Netherlands
- Nickname: Oranje (Orange)
- Association: Netherlands Ice Hockey Association
- General manager: Robin de Vroede
- Head coach: Doug Mason
- Assistants: Michael Nason
- Captain: Danny Stempher
- Most games: Ron Berteling (213)
- Top scorer: Jack de Heer (114)
- Most points: Jack de Heer (210)
- IIHF code: NED

Ranking
- Current IIHF: 28 (3 June 2026)
- Highest IIHF: 23 (2004–06)
- Lowest IIHF: 29 (2022–24)

First international
- Belgium 4–0 Netherlands (Amsterdam, Netherlands; 5 January 1935)

Biggest win
- Netherlands 23–1 Thailand (Tilburg, Netherlands; 16 December 2023)

Biggest defeat
- Denmark 23–1 Netherlands (Odense, Denmark; 1 September 2001)

Olympics
- Appearances: 1 (first in 1980)

IIHF World Championships
- Appearances: 55 (first in 1935)
- Best result: 7th (1953)

International record (W–L–T)
- 259–413–58

= Netherlands men's national ice hockey team =

The Netherlands men's national ice hockey team is the national men's ice hockey of the Netherlands.

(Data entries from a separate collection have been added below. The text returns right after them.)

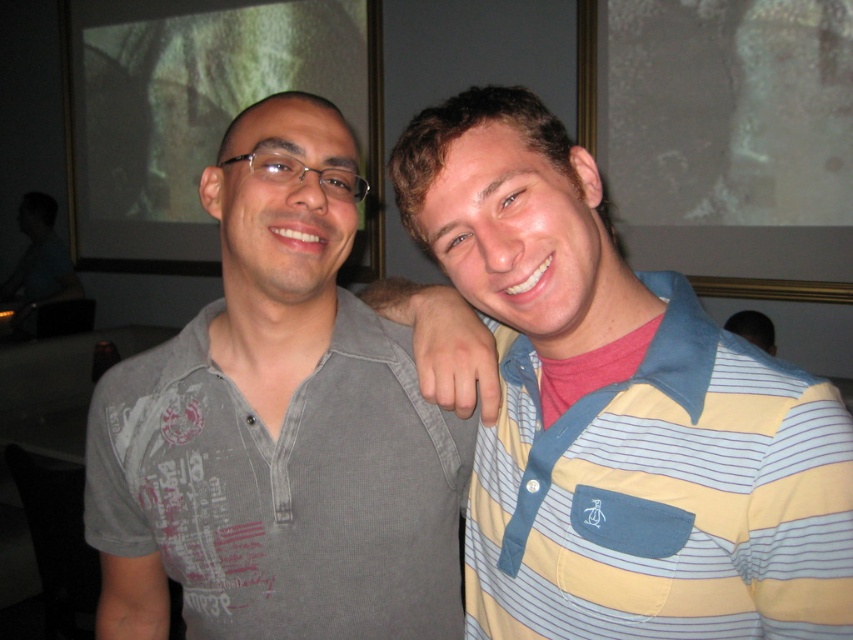 Question: Does gray cotton shirt at left lie in front of yellow and blue striped polo shirt at right?

Choices:
 (A) yes
 (B) no

Answer: (B)

Question: Which point is closer to the camera?

Choices:
 (A) gray cotton shirt at left
 (B) yellow and blue striped polo shirt at right

Answer: (B)

Question: From the image, what is the correct spatial relationship of gray cotton shirt at left in relation to yellow and blue striped polo shirt at right?

Choices:
 (A) above
 (B) below

Answer: (A)

Question: Where is gray cotton shirt at left located in relation to yellow and blue striped polo shirt at right in the image?

Choices:
 (A) left
 (B) right

Answer: (A)

Question: Which point is closer to the camera taking this photo?

Choices:
 (A) (836, 582)
 (B) (144, 545)

Answer: (A)

Question: Among these objects, which one is nearest to the camera?

Choices:
 (A) gray cotton shirt at left
 (B) yellow and blue striped polo shirt at right

Answer: (B) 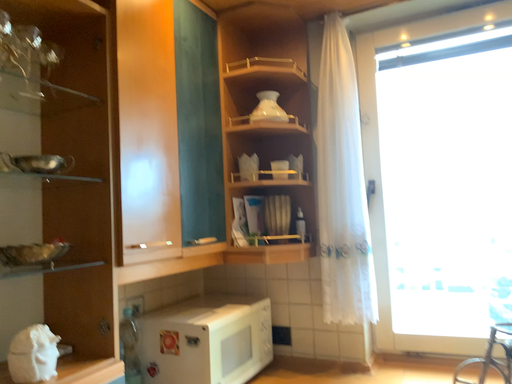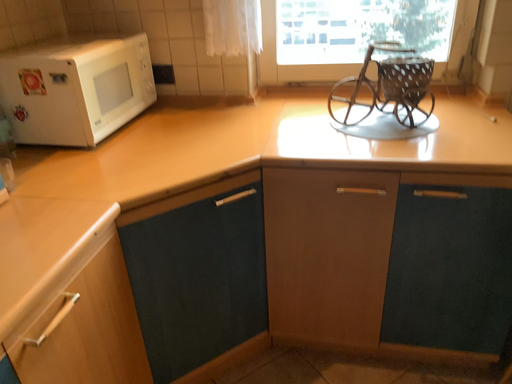 Question: How did the camera likely rotate when shooting the video?

Choices:
 (A) rotated left
 (B) rotated right

Answer: (B) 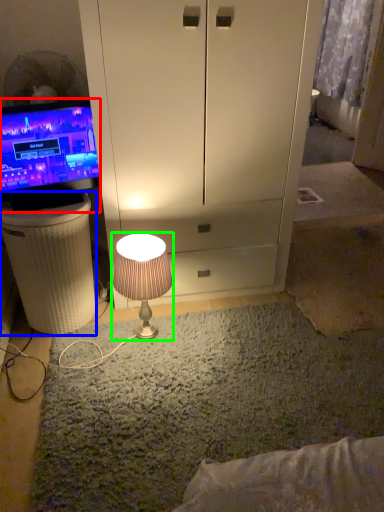 Question: Which is nearer to the television (highlighted by a red box)? vanity (highlighted by a blue box) or lamp (highlighted by a green box).

Choices:
 (A) vanity
 (B) lamp

Answer: (A) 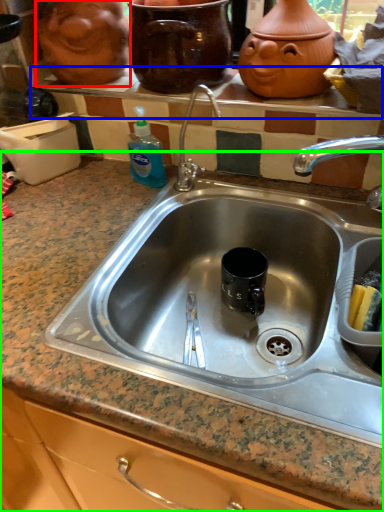 Question: Estimate the real-world distances between objects in this image. Which object is closer to face (highlighted by a red box), window sill (highlighted by a blue box) or countertop (highlighted by a green box)?

Choices:
 (A) window sill
 (B) countertop

Answer: (A) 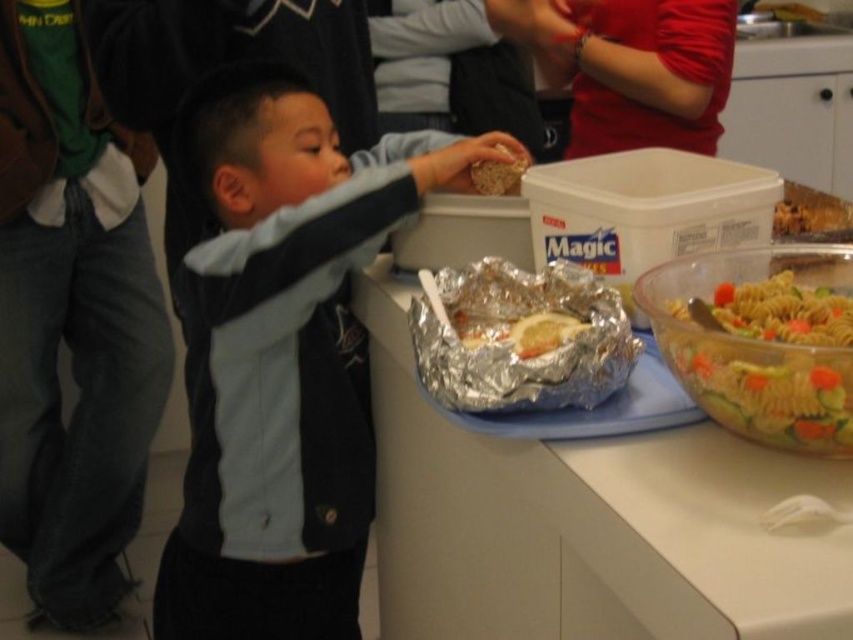 Question: Which of these objects is positioned farthest from the silver foil tray at center?

Choices:
 (A) red matte shirt at upper center
 (B) light blue jacket at center

Answer: (A)

Question: Is the position of silver foil tray at center less distant than that of multicolored pasta salad at right?

Choices:
 (A) yes
 (B) no

Answer: (A)

Question: Which point is closer to the camera?

Choices:
 (A) (732, 412)
 (B) (364, 323)
 (C) (660, 100)
 (D) (309, 125)

Answer: (A)

Question: Is silver foil tray at center smaller than red matte shirt at upper center?

Choices:
 (A) yes
 (B) no

Answer: (B)

Question: Which point is farther to the camera?

Choices:
 (A) (590, 4)
 (B) (718, 524)

Answer: (A)

Question: Is red matte shirt at upper center positioned behind matte brown rice at upper center?

Choices:
 (A) yes
 (B) no

Answer: (A)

The Netherlands are currently ranked 24th in the IIHF World Ranking and compete in IIHF World Championship Division II.

==History==
The Netherlands competed in the 1980 Olympic ice hockey competition. They then competed in Pool A of the 1981 World Ice Hockey Championships.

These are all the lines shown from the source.